In the same collection for forty years before coming to the current owner, Warming the Wires is a livable picture, a friendly canvas, a sizable fraction of Frankenthaler to be cherished. John Elderfield, author of the artist’s seminal monograph, comments precisely on the present painting, reveling in the “intimacy between image and ground” featured in the “tangibly constructed picture, built from slabs and pieces of paint surface” (J. Elderfield, Helen Frankenthaler, New York, 1989, p. 278). To work on a grand scale yet nurture opportunities for personal connection with the painting is the mark of the genius; verily, nestled among the sweeping sections are striking surprises – a bit of orange here, a bit of fuchsia there – geared towards never-ending stimulation. Constant looking is incapable of taking in every nuance; even Frankenthaler herself surrendered to what the picture held for her: “Truth comes when one is totally involved in the act of painting... Consciously and unconsciously, the artist allows what must happen to happen. That act connects you to yourself and gives you hope” (H. Frankenthaler, quoted in After Mountains and Sea: Frankenthaler 1950-59, exh. cat., Solomon R. Guggenheim Museum, New York, 1998, p. 46). Ever the artist of hope, Frankenthaler, in Warming the Wires, gently takes the artist’s static accessories – acrylic, canvas, stretcher – and breathes hot life into a hitherto chilly apparatus.

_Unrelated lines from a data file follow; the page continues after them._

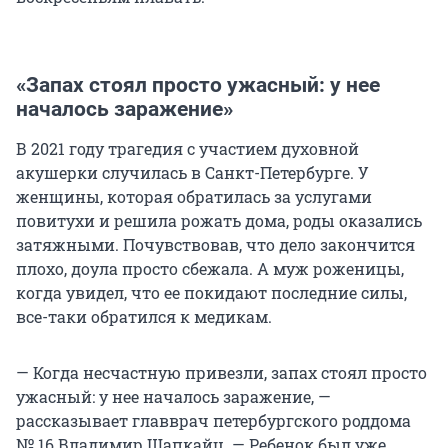
«Запах стоял просто ужасный: у нее
началось заражение»
В 2021 году трагедия с участием духовной
акушерки случилась в Санкт-Петербурге. У
женщины, которая обратилась за услугами
повитухи и решила рожать дома, роды оказались
затяжными. Почувствовав, что дело закончится
плохо, доула просто сбежала. А муж роженицы,
когда увидел, что ее покидают последние силы,
все-таки обратился к медикам.
— Когда несчастную привезли, запах стоял просто
ужасный: у нее началось заражение, —
рассказывает главврач петербургского роддома
№ 16 Владимир Шапкайц. — Ребенок был уже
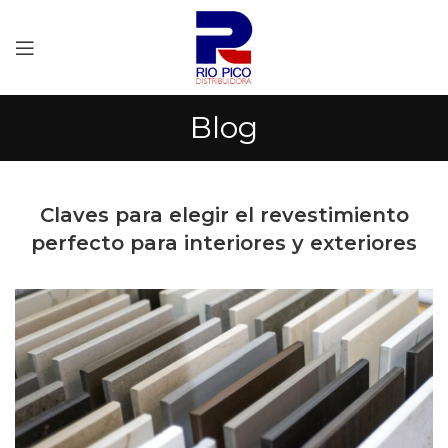
Blog
Claves para elegir el revestimiento
perfecto para interiores y exteriores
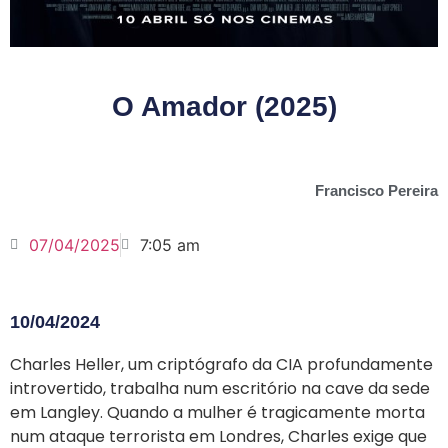
O Amador (2025)
Francisco Pereira
07/04/2025
7:05 am
10/04/2024
Charles Heller, um criptógrafo da CIA profundamente
introvertido, trabalha num escritório na cave da sede
em Langley. Quando a mulher é tragicamente morta
num ataque terrorista em Londres, Charles exige que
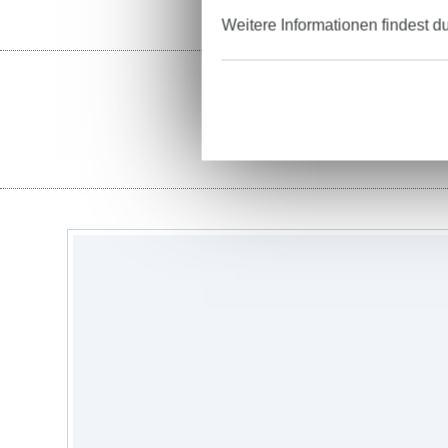
Weitere Informationen findest d
Ga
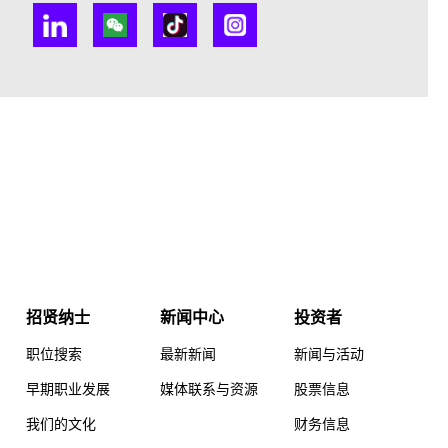
招贤纳士
新闻中心
投资者
职位搜索
最新新闻
新闻与活动
早期职业发展
媒体联系与资源
股票信息
我们的文化
财务信息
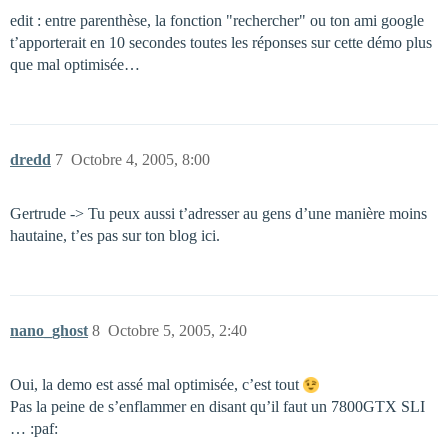
edit : entre parenthèse, la fonction "rechercher" ou ton ami google
t’apporterait en 10 secondes toutes les réponses sur cette démo plus
que mal optimisée…
dredd
7
Octobre 4, 2005, 8:00
Gertrude -> Tu peux aussi t’adresser au gens d’une manière moins
hautaine, t’es pas sur ton blog ici.
nano_ghost
8
Octobre 5, 2005, 2:40
Oui, la demo est assé mal optimisée, c’est tout
Pas la peine de s’enflammer en disant qu’il faut un 7800GTX SLI
… :paf:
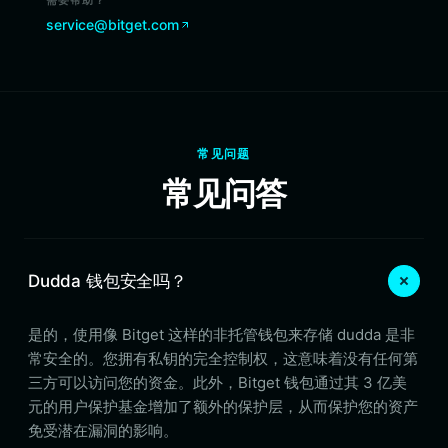
需要帮助？
service@bitget.com
常见问题
常见问答
Dudda 钱包安全吗？
是的，使用像 Bitget 这样的非托管钱包来存储 dudda 是非
常安全的。您拥有私钥的完全控制权，这意味着没有任何第
三方可以访问您的资金。此外，Bitget 钱包通过其 3 亿美
元的用户保护基金增加了额外的保护层，从而保护您的资产
免受潜在漏洞的影响。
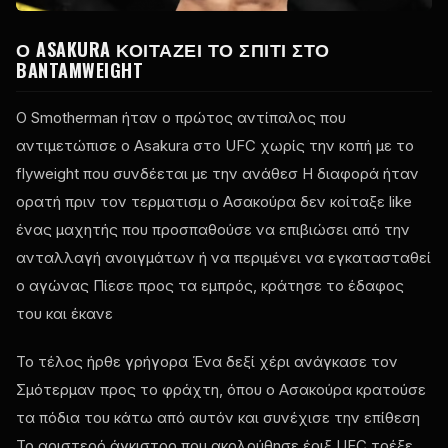
Ο ASAKURA ΚΟΙΤΆΖΕΙ ΤΟ ΣΠΊΤΙ ΣΤΟ
BANTAMWEIGHT
Ο Smotherman ήταν ο πρώτος αντίπαλος που
αντιμετώπισε ο Asakura στο
UFC
χωρίς την κοπή με το
flyweight που συνδέεται με την ανάθεσ Η διαφορά ήταν
ορατή πριν τον τερματισμ ο Ασακούρα δεν κοίταξε
like
ένας μαχητής που προσπαθούσε να επιβιώσει από την
ανταλλαγή ανοιγμάτων ή να περιμένει να εγκατασταθεί
ο αγώνας Πίεσε προς τα εμπρός, κράτησε το έδαφος
του και έκανε
Το τέλος ήρθε γρήγορα Ένα δεξί χέρι ανάγκασε τον
Σμότερμαν προς το φράχτη, όπου ο Ασακούρα κρατούσε
τα πόδια του κάτω από αυτόν και συνέχισε την επίθεση
Το αριστερό άγκιστρο που ακολούθησε έριξ
UFC
τρέξε.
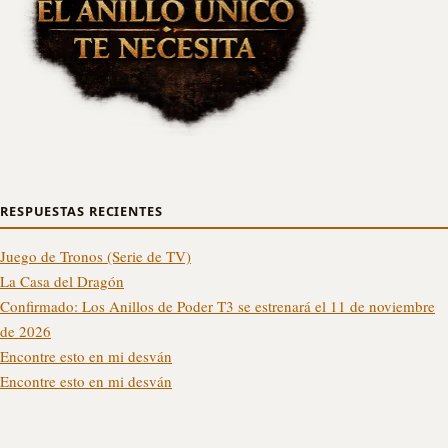
RESPUESTAS RECIENTES
Juego de Tronos (Serie de TV)
La Casa del Dragón
Confirmado: Los Anillos de Poder T3 se estrenará el 11 de noviembre
de 2026
Encontre esto en mi desván
Encontre esto en mi desván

With her mark-making taking center stage, the present lot testifies to Frankenthaler’s courage in the face of a controversial art world – one in favor of control rather than freedom. Warming the Wires is not just liberated – it is a celebration of such liberation, playing with form in the eggshell interruption of viridian and the grassy stroke nudging its way along the upper right edge, yet refraining from telling form what to do. Frankenthaler is the conductor, the pigments her instruments – she searches for sound and allows herself to enjoy what she hears. Sit and stay awhile, listen to the symphony, look a long time, cool your heels and warm the wires.